- **Prompt**
Print all of the data below exactly as it appears, leaving out every image.

- **Data for processing**

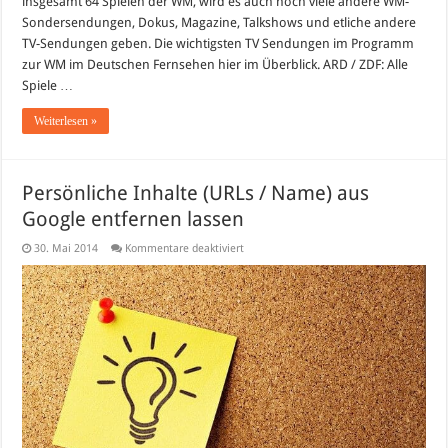
insgesamt 64 Spielen der WM, wird es auch noch viele andere WM-
Sondersendungen, Dokus, Magazine, Talkshows und etliche andere
TV-Sendungen geben. Die wichtigsten TV Sendungen im Programm
zur WM im Deutschen Fernsehen hier im Überblick. ARD / ZDF: Alle
Spiele …
Weiterlesen »
Persönliche Inhalte (URLs / Name) aus
Google entfernen lassen
für
30. Mai 2014
Kommentare deaktiviert
Persönliche
Inhalte
(URLs
/
Name)
aus
Google
entfernen
lassen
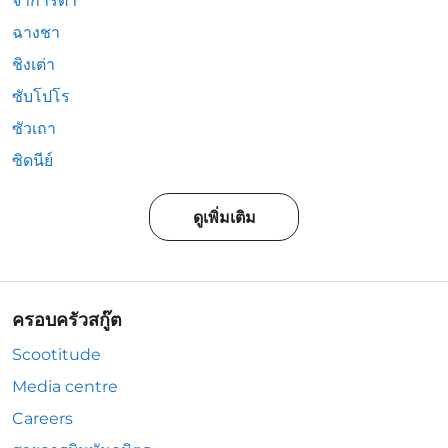
จาการ์ตา
ฉางชา
ชิงเต่า
ซับโปโร
ซัวเถา
ซิดนีย์
ดูเพิ่มเติม
ครอบครัวสกู๊ต
Scootitude
Media centre
Careers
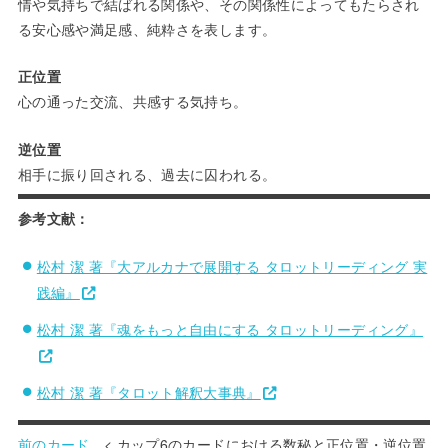
情や気持ちで結ばれる関係や、その関係性によってもたらされ
る安心感や満足感、純粋さを表します。
正位置
心の通った交流、共感する気持ち。
逆位置
相手に振り回される、過去に囚われる。
参考文献：
松村 潔 著『大アルカナで展開する タロットリーディング 実
践編』
松村 潔 著『魂をもっと自由にする タロットリーディング』
松村 潔 著『タロット解釈大事典』
前のカード
< カップ6のカードにおける数秘と正位置・逆位置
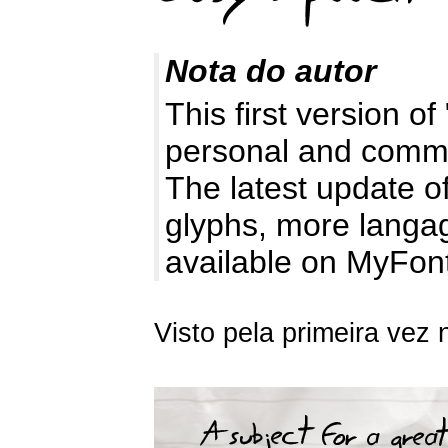
Nota do autor
This first version of
personal and comme
The latest update of
glyphs, more langag
available on MyFon
Visto pela primeira vez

- **Problem solution**
insgesamt 64 Spielen der WM, wird es auch noch viele andere WM-
Sondersendungen, Dokus, Magazine, Talkshows und etliche andere
TV-Sendungen geben. Die wichtigsten TV Sendungen im Programm
zur WM im Deutschen Fernsehen hier im Überblick. ARD / ZDF: Alle
Spiele …
Weiterlesen »
Persönliche Inhalte (URLs / Name) aus
Google entfernen lassen
für
30. Mai 2014
Kommentare deaktiviert
Persönliche
Inhalte
(URLs
/
Name)
aus
Google
entfernen
lassen
จาการ์ตา
ฉางชา
ชิงเต่า
ซับโปโร
ซัวเถา
ซิดนีย์
ดูเพิ่มเติม
ครอบครัวสกู๊ต
Scootitude
Media centre
Careers
情や気持ちで結ばれる関係や、その関係性によってもたらされ
る安心感や満足感、純粋さを表します。
正位置
心の通った交流、共感する気持ち。
逆位置
相手に振り回される、過去に囚われる。
参考文献：
松村 潔 著『大アルカナで展開する タロットリーディング 実
践編』
松村 潔 著『魂をもっと自由にする タロットリーディング』
松村 潔 著『タロット解釈大事典』
前のカード
< カップ6のカードにおける数秘と正位置・逆位置
Nota do autor
This first version of
personal and comme
The latest update of
glyphs, more langag
available on MyFon
Visto pela primeira vez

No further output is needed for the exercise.